I do not think that this book of David Mura's represents the future of Asian-American poetry, and I do not know if that is a good or bad thing. For example, "Father Blues for Jon Jang" is a critique of Charlie Chan, Flower Drum Song, and Stepin Fetchit. These figures clearly were concerns in many Asian-American poems of the 1980s but not so much in the poems of "political" Asian-American poets today. I can't think of a poet under the age of 40 who has written on Flower Drum Song, for example, because such references are just less likely to resonate with a contemporary audience. This is the age of Better Luck Tomorrow. Furthermore, the "Japanese-American" poems like "Relocations," "Hyde Park, 1950," and "Internment Epistles" evoke a historical memory that does not appear to have a prominent place in the works of many of the Asian-American spoken word poets and is not a central project of the Asian-American poetic avant-garde.
In this sense, one might say that the poems are dated. But look, you have to remember that to say poems are "dated" is not to say that poems are "bad." In fact, I think that part of the power of Mura's Angels for the Burning resides precisely in its uncompromising "datedness," its adherence to anti-discrimination precepts that grew out of the civil rights movements of the 1960s and 1970s.

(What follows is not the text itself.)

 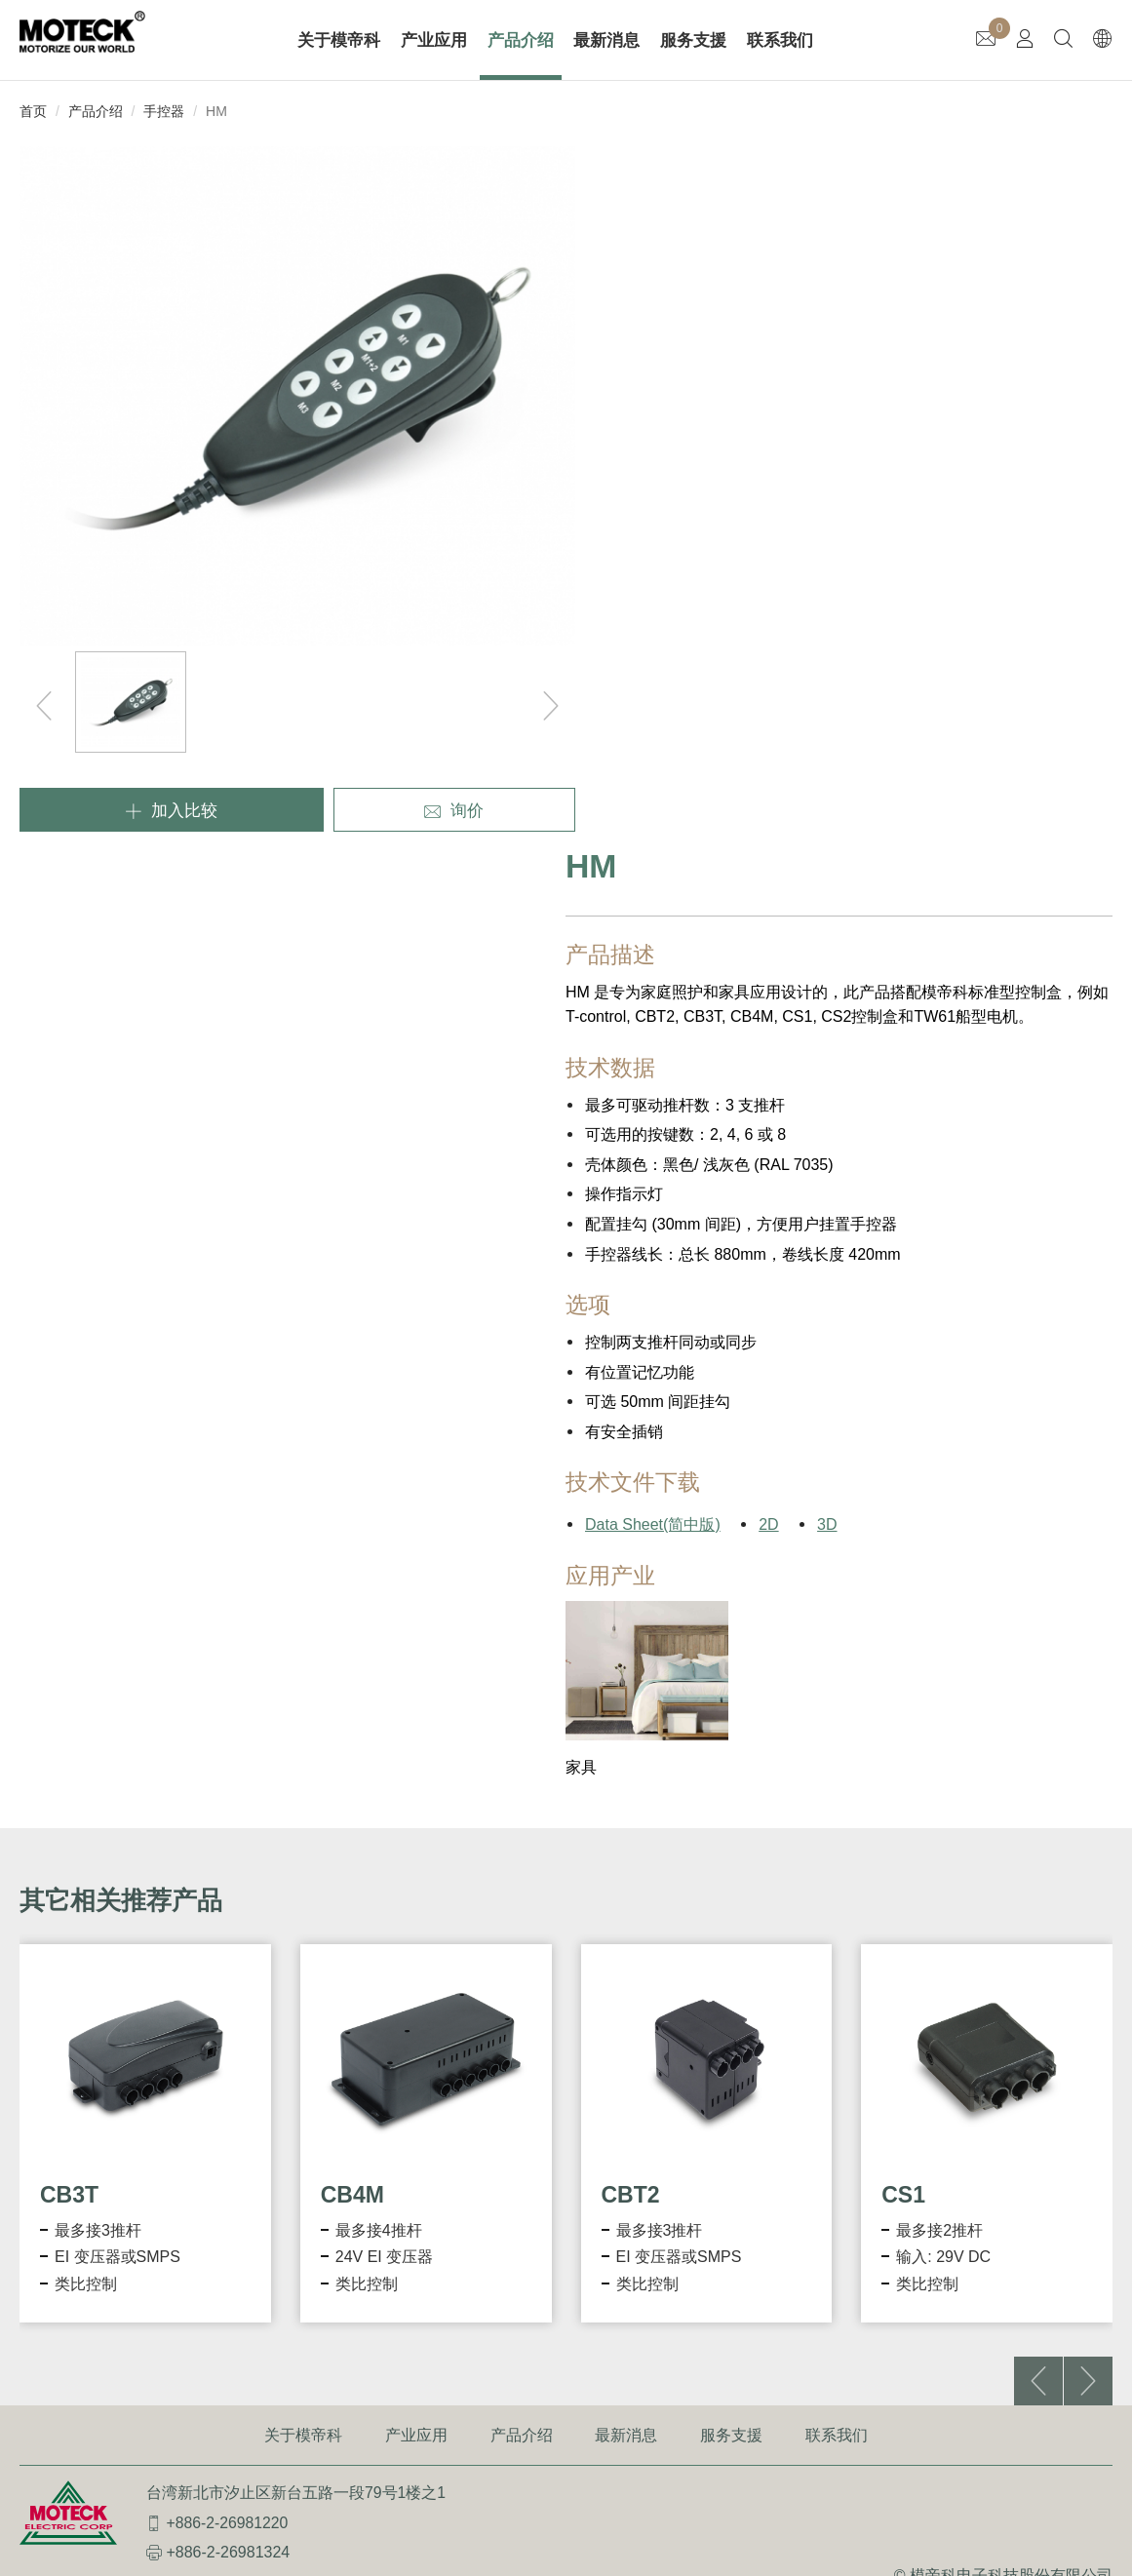 I want to click on CB3T, so click(x=69, y=1494).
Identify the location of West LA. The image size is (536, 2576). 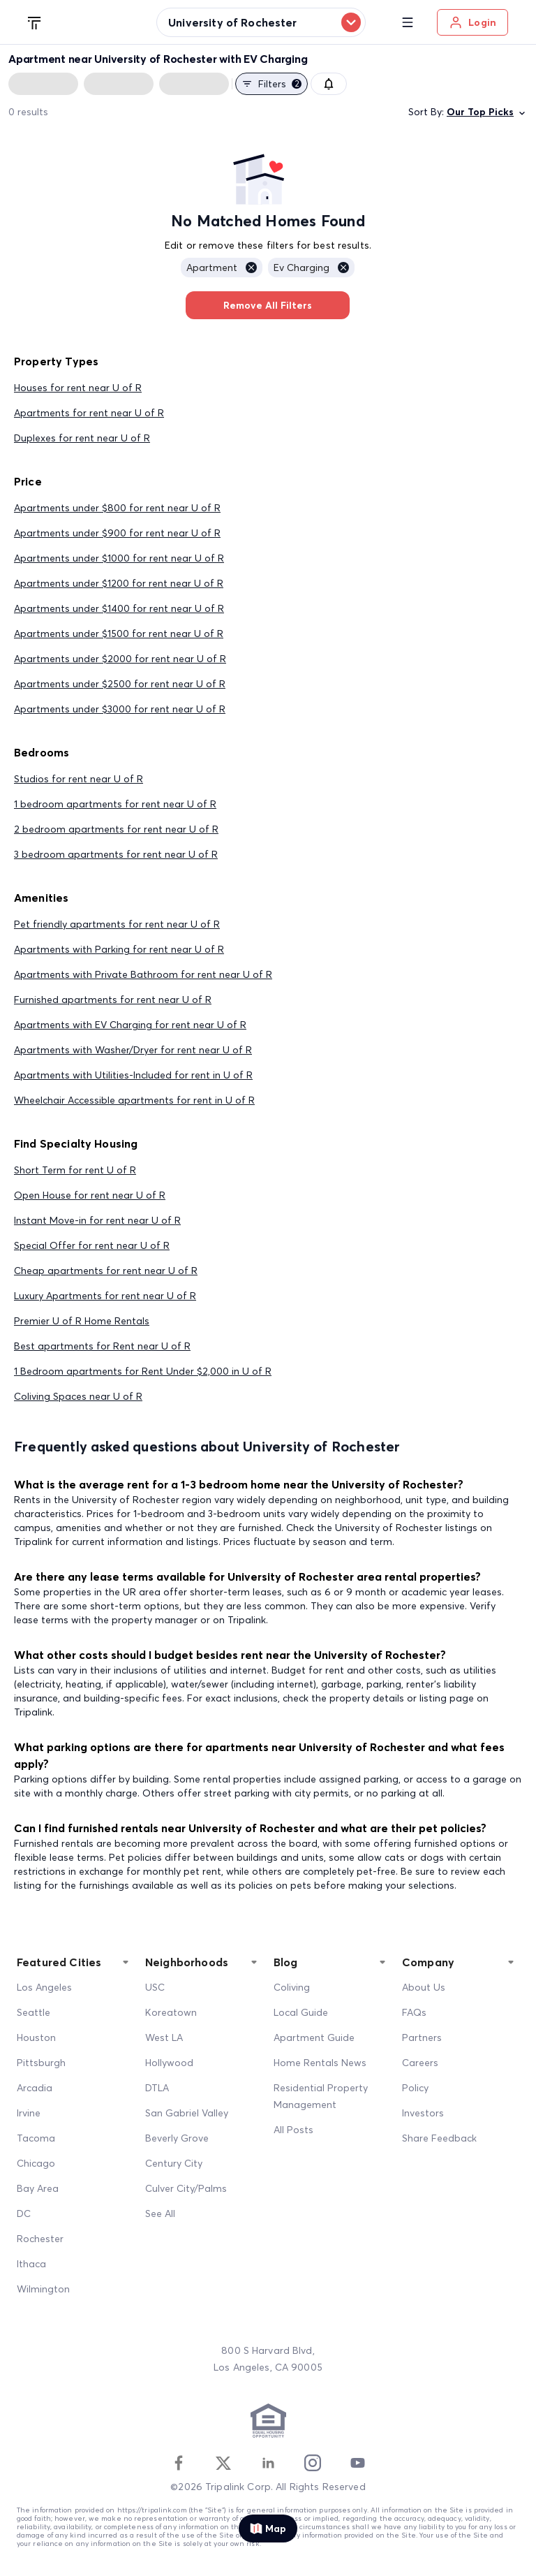 (164, 2037).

It may be that this book of poems represents one of the last great gasps of an era of poetry that consciously delves into historical memory to find political meaning rather than a past that should be thrown aside for the sake of "progress" in poetry. There is a passion and narrative here often absent in many of the poems written today, for all the talk that we live in times of great urgency. All in all, I accepted and liked the book for what it is and believe that it well exemplifies its liberal project and carries out its mission of encouraging greater tolerance and understanding.